Menu:

Cayuga: Stateful Publish/Subscribe for Event Monitoring

People    Publications    Source Code    Related Projects    Funding

Publish/Subscribe is a popular paradigm for users to express interests ("subscriptions") in events ("publications"). It allows efficient asynchronous interaction among distributed applications. For many years it has been an active field of research, with topics spanning active databases, event systems, high performance implementations of pub/sub, and distributed pub/sub. Today, a publish/subscribe system is part of a typical message-oriented middleware, and major vendors sell products with the functionality of message brokers.

Traditional publish/subscribe (pub/sub) systems such as topic-based and content-based pub/sub systems have a major limitation: They only allow users to express stateless subscriptions that are evaluated over individual events that arrive at the system. However, many applications require the ability to handle stateful subscriptions that involve more than a single event, and users need to be notified with customized witness events as soon as one of their stateful subscriptions is satisfied.

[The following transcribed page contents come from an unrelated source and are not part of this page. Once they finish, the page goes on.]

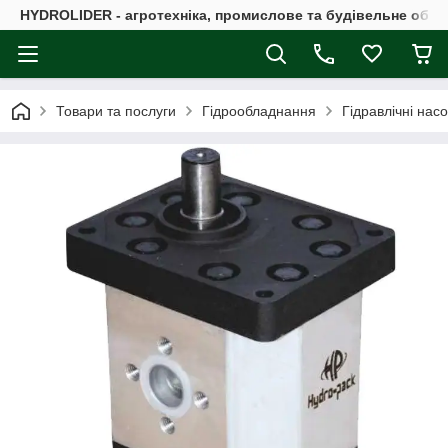
HYDROLIDER - агротехніка, промислове та будівельне обл
Товари та послуги
Гідрообладнання
Гідравлічні нас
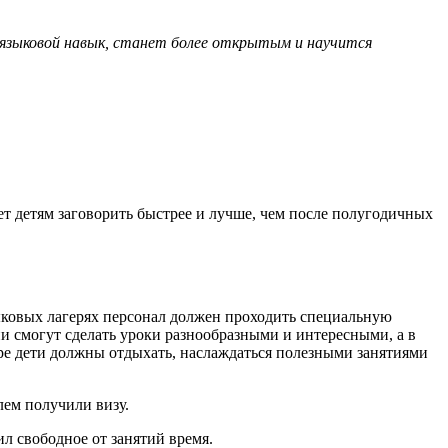
т языковой навык, станет более открытым и научится
ет детям заговорить быстрее и лучше, чем после полугодичных
зыковых лагерях персонал должен проходить специальную
ни смогут сделать уроки разнообразными и интересными, а в
ере дети должны отдыхать, наслаждаться полезными занятиями
лем получили визу.
л свободное от занятий время.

Application Scenario 1: Monitoring The Blogosphere and Social Networks

Social networks with blogs, discussion forums and multimedia content have become increasingly important for online exchange of news and opinions, as well as a means for social interaction across geographic boundaries. As the amount of data overwhelms individual users, the only massively used medium to reduce the overhead of staying updated is web feeds in diverse XML formats including RSS, RDF, and Atom. Current web feed aggregators allow users to specify simple filters on the title and/or category of published feed items. In Cayuga, we can pose the following more interesting subscriptions:

  1. Notify me when I write a comment on someone's scrapbook or blog and someone writes another comment that references my comment within a given time span.
  2. Notify me when a camera with some feature (like 12X zoom) is released by Canon and there are at least 10 positive reviews on this product within a given time span.
  3. Notify me when there is a news article on CNN about US troop morale with positive sentiment and this is followed by an article on BBC about US troop morale with negative sentiment.
  4. Notify me when a friend of mine on a particular social network, adds a new friend who has a profile very similar to mine (May be my friend)
  5. Notify me when a new topic starts in a discussion forum (social network community) and there have been postings from at least 20 distinct people within a given time span.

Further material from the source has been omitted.